Pecas and Pitty Pat, our Springer and Cocker Spaniels. Katherine is Costa Rican by lineage and is a Certified Court Interpreter and after a first career as a jet aricraft mechanic, line pilot, instructor pilot, chief pilot (AF\AFRes-10 yrs,civilian-11 yrs). I am now in the IT industry as a Database Administrator (but only for a few more years!). Alma Mater-Auburn University (Aviation Management).
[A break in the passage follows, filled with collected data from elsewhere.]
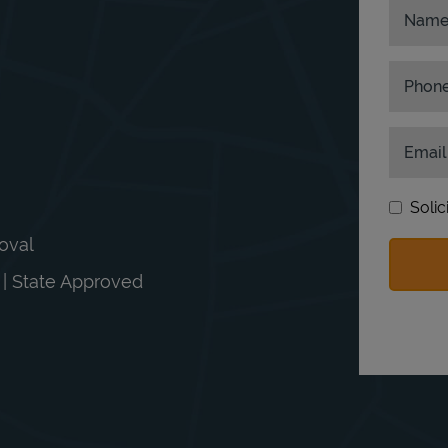
Nam
Phon
Email
Solic
moval
n | State Approved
Lots of tent camping experience, but brand spanking new to TT camping. This is our first.It will be just us and the girls so the 210 is perfect. TV is a 2008 F-150 5.4L w\max tow pkg., OEM telescoping tow mirrors mod., Tenkonsha P3 EBC, Reese Strait-Line Dual Cam weight distribution hitch with sway control. Tows like a dream. Thinking about a tuning programmer.

Anyway I've bored you long enough. Go get some coffe and we'll see ya' down the road.


----------



## mmblantz (Jul 1, 2007)

Welcome fellow GA camper!! Got mine already







---Mike


----------



## gzaleski (Aug 29, 2009)

Welcome fellow GA camper!! Got mine too









Welcome from Dawsonville!


----------



## ORvagabond (Apr 17, 2009)

WELCOME to Outbackers!!


----------



## 06Outback (May 24, 2011)

Welcome to Outbackers! We love the Oakwood Camping World as well. We frequent it often!


----------



## pep_ (Apr 27, 2012)

Welcome and enjoy your Outback.


----------



## rdvholtwood (Sep 18, 2008)

Welcome to Outbackers! Glad you found us....your gonna love your new Outback









Rick


----------



## 2girls4mom (Feb 26, 2012)

Welcome to the site from a family way out west in Washington. Would love to get to GA and neighboring states one day. We've been in your neighborhood for business travel but it is not the same without your Outback! It's on the list of places to go.

Head out soon and enjoy the rest of summer!


----------



## bbrueck (Jul 14, 2012)

Thanks for all the warm welcomes everyone! Been busier than a one armed paper hanger this past week and haven't been able to get back to the forum.

Looking forward to meeting you all when our paths cross down the road!


----------